IHCA president Corinne Tansowny explained to the Pioneer that as there is no intensive care unit for babies in the East Kootenay, it makes a lot of sense for the IHCA to donate to the Warm Embrace campaign. Any East Kootenay infants (and their parents) needing intensive care get sent to Kelowna, Kamloops or Vancouver, she explained. 

Tansowny relayed the experience of one East Kootenay couple that were sent to Vancouver for intensive neonatal care. Upon arrival they received a 100-day parking pass. “Their reaction was ‘oh my gosh, are we going to be living here in Vancouver for 100 days?’” She noted that “it really is quite an ordeal. It’s a lot of stress and a lot of financial strain for families.
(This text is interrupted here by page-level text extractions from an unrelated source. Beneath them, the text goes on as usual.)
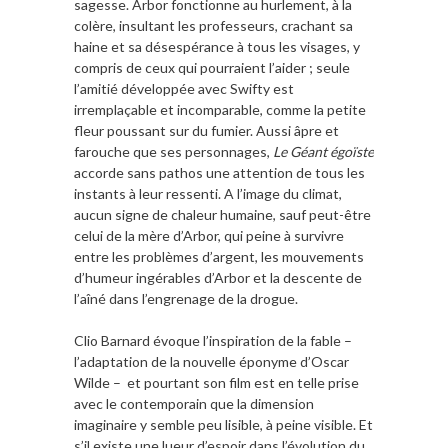
sagesse. Arbor fonctionne au hurlement, à la
colère, insultant les professeurs, crachant sa
haine et sa désespérance à tous les visages, y
compris de ceux qui pourraient l’aider ; seule
l’amitié développée avec Swifty est
irremplaçable et incomparable, comme la petite
fleur poussant sur du fumier. Aussi âpre et
farouche que ses personnages,
Le Géant égoïste
accorde sans pathos une attention de tous les
instants à leur ressenti. A l’image du climat,
aucun signe de chaleur humaine, sauf peut-être
celui de la mère d’Arbor, qui peine à survivre
entre les problèmes d’argent, les mouvements
d’humeur ingérables d’Arbor et la descente de
l’aîné dans l’engrenage de la drogue.
Clio Barnard évoque l’inspiration de la fable –
l’adaptation de la nouvelle éponyme d’Oscar
Wilde – et pourtant son film est en telle prise
avec le contemporain que la dimension
imaginaire y semble peu lisible, à peine visible. Et
s’il existe une lueur d’espoir dans l’évolution du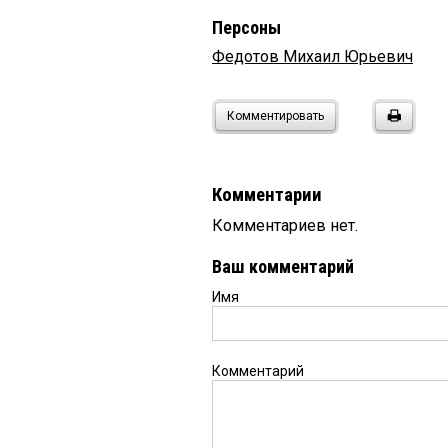
Персоны
Федотов Михаил Юрьевич
Комментировать
Комментарии
Комментариев нет.
Ваш комментарий
Имя
Комментарий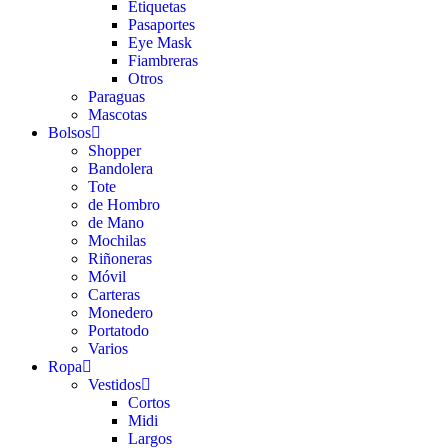
Etiquetas
Pasaportes
Eye Mask
Fiambreras
Otros
Paraguas
Mascotas
Bolsos
Shopper
Bandolera
Tote
de Hombro
de Mano
Mochilas
Riñoneras
Móvil
Carteras
Monedero
Portatodo
Varios
Ropa
Vestidos
Cortos
Midi
Largos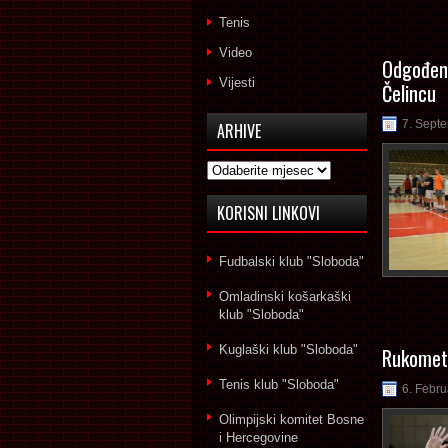
Tenis
Video
Odgođen 
Vijesti
Čelincu
7. Sept
ARHIVE
Arhive
KORISNI LINKOVI
Fudbalski klub "Sloboda"
Omladinski košarkaški
klub "Sloboda"
Kuglaški klub "Sloboda"
Rukometa
Tenis klub "Sloboda"
6. Febru
Olimpijski komitet Bosne
i Hercegovine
It would very much benefit Columbia Valley residents to have a neonatal intensive care unit in Cranbrook.”

Many local expectant mothers deliver their babies here in Invermere, but because the hospital here does not have an operating room, many also choose to deliver in Cranbrook.

The other $120,000 for the Invermere and Golden hospitals will help to pay for programs, such as home health that see medical staff visit seniors in their homes, as well as for materials and equipment such as stretchers, maternity recliners, hospital beds, patient warming systems, a bladder scanner and operating room equipment.

The IHCA also donated $45,000 to the Invermere and Golden hospitals this past spring, and funds $20,000 in scholarships related to medicine. Half the scholarship money goes to graduating David Thompson Secondary School (DTSS) students interested in studying medical programs, and the other half goes to students from the Columbia Valley who are already in post secondary study to become doctors, nurses or other health care professionals.

“That money could end up benefitting the valley, as those students may choose to come back home and spend part of their medical career here in the valley,” said Tansowny.